To add insult to injury, officials cannot argue that they didn’t know better. In a report provided to the Ministry of Forests, Lands and Natural Resource Operations by researchers from the University of Alberta (August 2015 and revised February 2016), a team led by Professor Dr. Mark Boyce of the University of Alberta recommended a number things, among which were:
“Increase the opportunities for public consultation on grizzly bear harvest management in advance of recommendations pertaining to openings or closing of harvest and changing harvest levels.
“Establish objectives for accommodating both hunting and viewing of grizzly bears, and investigate whether conflicts exist.”
Clearly, the decision to ban hunting of grizzlies was made absent meaningful public consultation and any management objectives that include hunting.
Grizzly bears have been treated like political footballs in BC for years.
“Hunting of grizzly bears has been particularly controversial in BC, both in terms of ethics and beliefs, and long-term sustainability. Apparently viewing this hunt as unsustainable, in 2002 The European Union banned the import of grizzly bear trophies from BC to EU member countries,” the report stated.

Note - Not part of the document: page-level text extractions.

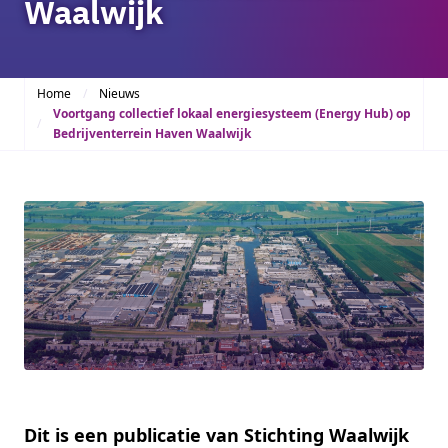
Waalwijk
Home
Nieuws
Voortgang collectief lokaal energiesysteem (Energy Hub) op
Bedrijventerrein Haven Waalwijk
Dit is een publicatie van Stichting Waalwijk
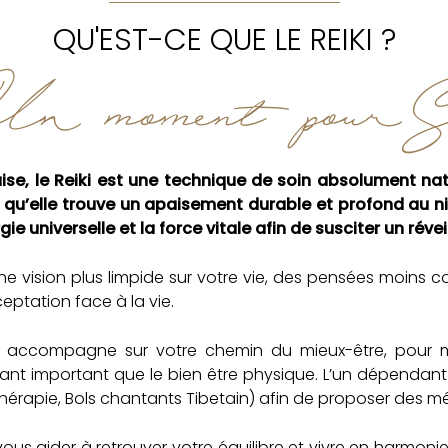
QU'EST-CE QUE LE REIKI ?
n moment pour S
se, le Reiki est une technique de soin absolument nat
ur qu’elle trouve un apaisement durable et profond au 
e universelle et la force vitale afin de susciter un rév
e vision plus limpide sur votre vie, des pensées moins co
ceptation face à la vie.
 accompagne sur votre chemin du mieux-être, pour moi 
autant important que le bien être physique. L’un dépendant 
thothérapie, Bols chantants Tibetain) afin de proposer de
 aider à retrouver votre équilibre et vivre en harmonie 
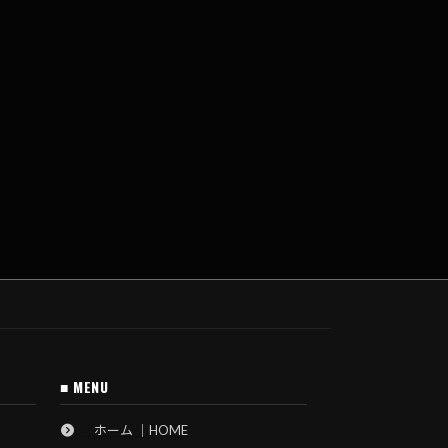
■ MENU
ホーム ｜HOME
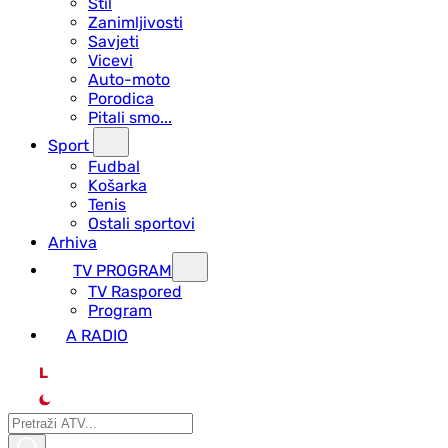
Stil
Zanimljivosti
Savjeti
Vicevi
Auto-moto
Porodica
Pitali smo...
Sport
Fudbal
Košarka
Tenis
Ostali sportovi
Arhiva
TV PROGRAM
ТV Raspored
Program
A RADIO
L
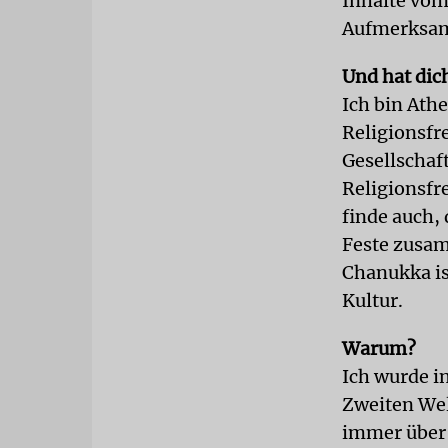
Inhalte vom
Aufmerksamk
Und hat dic
Ich bin Ath
Religionsfre
Gesellschaf
Religionsfr
finde auch,
Feste zusam
Chanukka is
Kultur.
Warum?
Ich wurde i
Zweiten Wel
immer über 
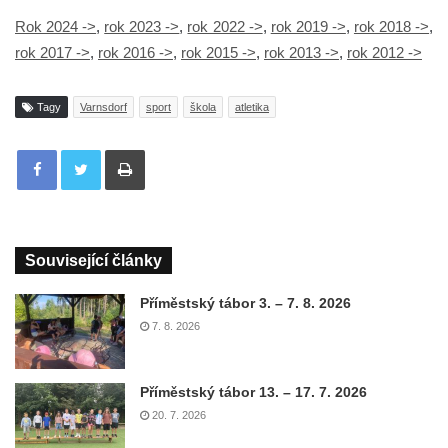
Rok 2024 ->
,
rok 2023 ->
,
rok 2022 ->
,
rok 2019 ->
,
rok 2018 ->
,
rok 2017 ->
,
rok 2016 ->
,
rok 2015 ->
,
rok 2013 ->
,
rok 2012 ->
Tagy
Varnsdorf
sport
škola
atletika
Tisknout
Související články
Příměstský tábor 3. – 7. 8. 2026
7. 8. 2026
Příměstský tábor 13. – 17. 7. 2026
20. 7. 2026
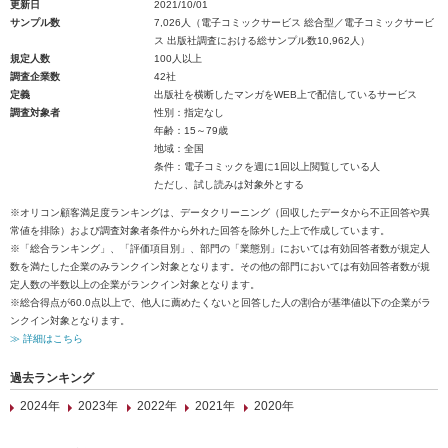
更新日
2021/10/01
サンプル数
7,026人（電子コミックサービス 総合型／電子コミックサービ
ス 出版社調査における総サンプル数10,962人）
規定人数
100人以上
調査企業数
42社
定義
出版社を横断したマンガをWEB上で配信しているサービス
調査対象者
性別：指定なし
年齢：15～79歳
地域：全国
条件：電子コミックを週に1回以上閲覧している人
ただし、試し読みは対象外とする
※オリコン顧客満足度ランキングは、データクリーニング（回収したデータから不正回答や異
常値を排除）および調査対象者条件から外れた回答を除外した上で作成しています。
※「総合ランキング」、「評価項目別」、部門の「業態別」においては有効回答者数が規定人
数を満たした企業のみランクイン対象となります。その他の部門においては有効回答者数が規
定人数の半数以上の企業がランクイン対象となります。
※総合得点が60.0点以上で、他人に薦めたくないと回答した人の割合が基準値以下の企業がラ
ンクイン対象となります。
≫ 詳細はこちら
過去ランキング
2024年
2023年
2022年
2021年
2020年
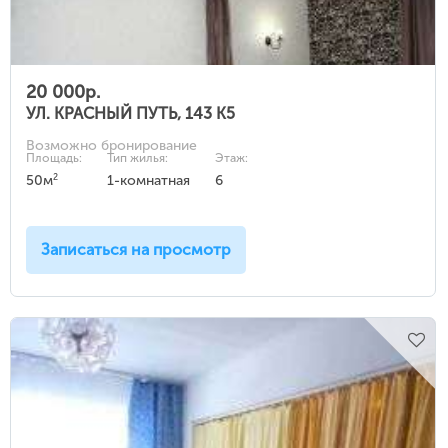
20 000р.
УЛ. КРАСНЫЙ ПУТЬ, 143 К5
Возможно бронирование
Площадь:
Тип жилья:
Этаж:
2
50м
1-комнатная
6
Записаться на просмотр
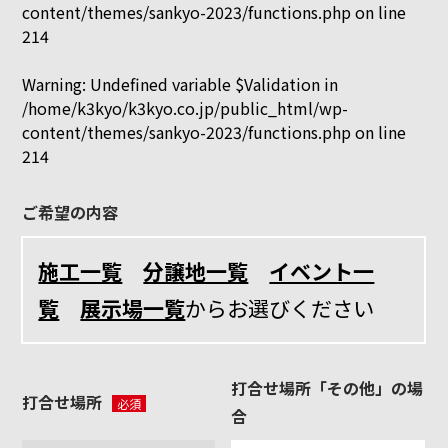
content/themes/sankyo-2023/functions.php
on line
イ
資料請求・お問い合わせ
サイトマップ
214
ン
プライバシーポリシー
三
Warning
: Undefined variable $Validation in
協
/home/k3kyo/k3kyo.co.jp/public_html/wp-
来場予約
content/themes/sankyo-2023/functions.php
on line
214
資料請求
ご希望の内容
電話相談
施工一覧
分譲地一覧
イベント一
覧
展示場一覧
からお選びください
打合せ場所「その他」の場
打合せ場所
必須
合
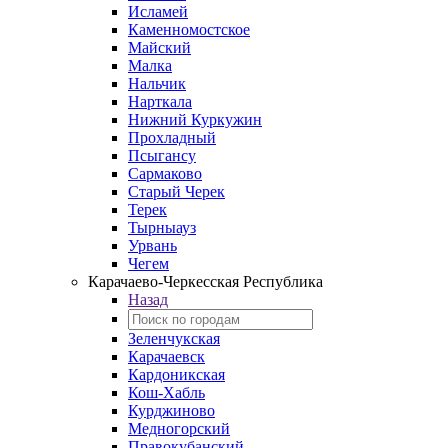
Исламей
Каменномостское
Майский
Малка
Нальчик
Нарткала
Нижний Куркужин
Прохладный
Псыгансу
Сармаково
Старый Черек
Терек
Тырныауз
Урвань
Чегем
Карачаево-Черкесская Республика
Назад
Зеленчукская
Карачаевск
Кардоникская
Кош-Хабль
Курджиново
Медногорский
Правокубанский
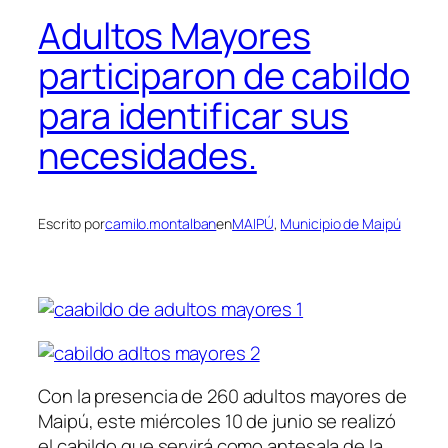
Adultos Mayores
participaron de cabildo
para identificar sus
necesidades.
Escrito por
camilo.montalban
en
MAIPÚ
, 
Municipio de Maipú
Con la presencia de 260 adultos mayores de
Maipú, este miércoles 10 de junio se realizó
el cabildo que servirá como antesala de la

“A panel of experts was convened in 2001 to evaluate the question of whether the harvest management procedures were conservative enough to reasonably ensure long-term population stability or growth. That panel (Peek et al 2003: 67) concluded that ‘the harvest of grizzly bears in BC can (our emphasis) be managed on a sustainable basis, with minimal risk of population declines.
“Accordingly, we do not see any justification for imposition of a ban on imports of bears (e.g., by the European Union) that are legally harvested in B.C.”
The report also noted: “The International Union for the Conservation of Nature (IUCN) states that hunting plays a positive role in conservation because ‘the social and economic benefits derived from such use provide incentives for people to conserve them.”
The 2003 panel (Peek et al. 2003) made a similar observation: “An ironic benefit of harvesting is that it prompts agencies to conduct research and monitoring that they other wise might not do; some non-harvested bear populations may be in jeopardy from human-imposed alterations to their habitat but monitoring of these populations is often inadequate.”
The bottom line here is that when hunting is not part of the solution, wildlife too often is ignored and suffers as a result.
“Safari Club International will take the steps necessary to bring such injustices to light and then, with the help of the entire hunting community, fight to preserve our hunting heritage while helping to assure sustainable wildlife populations,” said SCI President Paul Babaz.